**TASK**:
Only the number is needed: count the lines below that hold the string "CEDRIC".

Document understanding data
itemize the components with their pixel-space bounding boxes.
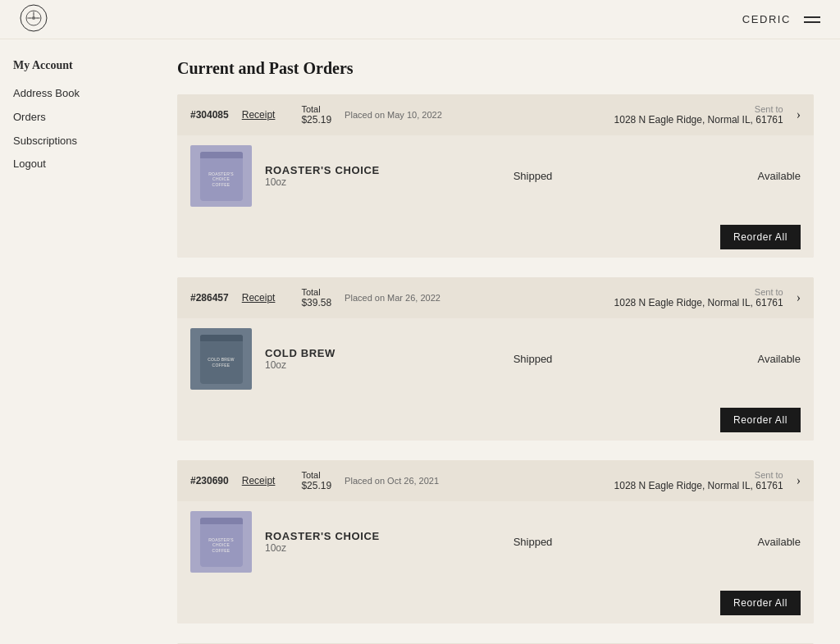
sidebar: My Account Address Book Orders Subscript… <box>0 39 164 644</box>
order-receipt-link-0[interactable]: Receipt <box>242 109 276 121</box>
order-chevron-icon-0[interactable]: › <box>797 107 801 122</box>
order-item-image-1-0: COLD BREWCOFFEE <box>190 328 252 390</box>
order-total-label-1: Total <box>301 287 331 297</box>
order-sent-label-0: Sent to <box>614 104 783 114</box>
order-total-label-0: Total <box>301 104 331 114</box>
order-sent-label-2: Sent to <box>614 470 783 480</box>
order-item-details-1-0: COLD BREW 10oz <box>265 347 435 371</box>
order-date-0: Placed on May 10, 2022 <box>345 110 442 120</box>
sidebar-nav: Address Book Orders Subscriptions Logout <box>13 85 151 173</box>
order-total-value-2: $25.19 <box>301 480 331 491</box>
order-card-2: #230690 Receipt Total $25.19 Placed on O… <box>177 460 814 623</box>
order-item-size-2-0: 10oz <box>265 542 435 554</box>
order-receipt-link-1[interactable]: Receipt <box>242 292 276 304</box>
order-header-1: #286457 Receipt Total $39.58 Placed on M… <box>177 277 814 318</box>
order-item-details-0-0: ROASTER'S CHOICE 10oz <box>265 164 435 188</box>
page-title: Current and Past Orders <box>177 59 814 78</box>
bag-inner: ROASTER'S CHOICECOFFEE <box>200 518 243 567</box>
order-address-0: 1028 N Eagle Ridge, Normal IL, 61761 <box>614 114 783 126</box>
order-item-name-1-0: COLD BREW <box>265 347 435 359</box>
reorder-button-1[interactable]: Reorder All <box>720 408 801 432</box>
order-header-left-2: #230690 Receipt Total $25.19 Placed on O… <box>190 470 439 491</box>
order-number-2: #230690 <box>190 475 229 486</box>
order-chevron-icon-1[interactable]: › <box>797 290 801 305</box>
order-address-2: 1028 N Eagle Ridge, Normal IL, 61761 <box>614 480 783 491</box>
order-footer-0: Reorder All <box>177 217 814 258</box>
header-username: CEDRIC <box>742 13 791 25</box>
order-header-0: #304085 Receipt Total $25.19 Placed on M… <box>177 94 814 135</box>
order-chevron-icon-2[interactable]: › <box>797 473 801 488</box>
order-receipt-link-2[interactable]: Receipt <box>242 475 276 486</box>
bag-label: ROASTER'S CHOICECOFFEE <box>200 171 243 188</box>
order-footer-2: Reorder All <box>177 582 814 623</box>
order-item-availability-0-0: Available <box>631 170 801 182</box>
sidebar-title: My Account <box>13 59 151 72</box>
order-header-2: #230690 Receipt Total $25.19 Placed on O… <box>177 460 814 501</box>
order-item-row-2-0: ROASTER'S CHOICECOFFEE ROASTER'S CHOICE … <box>177 501 814 582</box>
order-item-status-2-0: Shipped <box>448 536 618 548</box>
bag-inner: COLD BREWCOFFEE <box>200 335 243 384</box>
order-header-left-0: #304085 Receipt Total $25.19 Placed on M… <box>190 104 442 126</box>
sidebar-item-logout[interactable]: Logout <box>13 156 151 173</box>
bag-top <box>200 152 243 158</box>
order-total-value-1: $39.58 <box>301 297 331 308</box>
order-header-left-1: #286457 Receipt Total $39.58 Placed on M… <box>190 287 441 308</box>
main-content: Current and Past Orders #304085 Receipt … <box>164 39 840 644</box>
order-sent-label-1: Sent to <box>614 287 783 297</box>
order-item-name-2-0: ROASTER'S CHOICE <box>265 530 435 542</box>
bag-label: COLD BREWCOFFEE <box>208 357 235 368</box>
order-total-value-0: $25.19 <box>301 114 331 126</box>
order-total-1: Total $39.58 <box>301 287 331 308</box>
order-item-status-0-0: Shipped <box>448 170 618 182</box>
hamburger-menu-icon[interactable] <box>804 16 820 23</box>
order-footer-1: Reorder All <box>177 400 814 441</box>
sidebar-item-subscriptions[interactable]: Subscriptions <box>13 133 151 150</box>
order-sent-to-2: Sent to 1028 N Eagle Ridge, Normal IL, 6… <box>614 470 783 491</box>
sidebar-item-address-book[interactable]: Address Book <box>13 85 151 103</box>
order-item-row-1-0: COLD BREWCOFFEE COLD BREW 10oz Shipped A… <box>177 318 814 400</box>
order-total-2: Total $25.19 <box>301 470 331 491</box>
order-header-right-1: Sent to 1028 N Eagle Ridge, Normal IL, 6… <box>614 287 801 308</box>
logo[interactable] <box>20 4 48 35</box>
order-total-0: Total $25.19 <box>301 104 331 126</box>
order-item-details-2-0: ROASTER'S CHOICE 10oz <box>265 530 435 554</box>
orders-list: #304085 Receipt Total $25.19 Placed on M… <box>177 94 814 644</box>
order-total-label-2: Total <box>301 470 331 480</box>
svg-point-2 <box>32 16 35 20</box>
order-item-availability-1-0: Available <box>631 353 801 365</box>
header-right: CEDRIC <box>742 13 820 25</box>
order-sent-to-0: Sent to 1028 N Eagle Ridge, Normal IL, 6… <box>614 104 783 126</box>
bag-top <box>200 518 243 524</box>
order-item-name-0-0: ROASTER'S CHOICE <box>265 164 435 176</box>
order-item-image-2-0: ROASTER'S CHOICECOFFEE <box>190 511 252 573</box>
order-item-size-0-0: 10oz <box>265 176 435 188</box>
order-date-1: Placed on Mar 26, 2022 <box>345 293 441 303</box>
order-number-0: #304085 <box>190 109 229 121</box>
order-header-right-2: Sent to 1028 N Eagle Ridge, Normal IL, 6… <box>614 470 801 491</box>
order-item-status-1-0: Shipped <box>448 353 618 365</box>
order-item-size-1-0: 10oz <box>265 359 435 371</box>
order-item-image-0-0: ROASTER'S CHOICECOFFEE <box>190 145 252 207</box>
order-address-1: 1028 N Eagle Ridge, Normal IL, 61761 <box>614 297 783 308</box>
header: CEDRIC <box>0 0 840 39</box>
order-item-row-0-0: ROASTER'S CHOICECOFFEE ROASTER'S CHOICE … <box>177 135 814 217</box>
order-number-1: #286457 <box>190 292 229 304</box>
reorder-button-0[interactable]: Reorder All <box>720 225 801 249</box>
bag-top <box>200 335 243 341</box>
bag-label: ROASTER'S CHOICECOFFEE <box>200 537 243 554</box>
order-header-right-0: Sent to 1028 N Eagle Ridge, Normal IL, 6… <box>614 104 801 126</box>
order-card-0: #304085 Receipt Total $25.19 Placed on M… <box>177 94 814 258</box>
sidebar-item-orders[interactable]: Orders <box>13 109 151 126</box>
order-date-2: Placed on Oct 26, 2021 <box>345 476 439 486</box>
order-sent-to-1: Sent to 1028 N Eagle Ridge, Normal IL, 6… <box>614 287 783 308</box>
page-layout: My Account Address Book Orders Subscript… <box>0 39 840 644</box>
bag-inner: ROASTER'S CHOICECOFFEE <box>200 152 243 201</box>
order-item-availability-2-0: Available <box>631 536 801 548</box>
reorder-button-2[interactable]: Reorder All <box>720 591 801 615</box>
order-card-1: #286457 Receipt Total $39.58 Placed on M… <box>177 277 814 441</box>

**WRITTEN ANSWER**:
3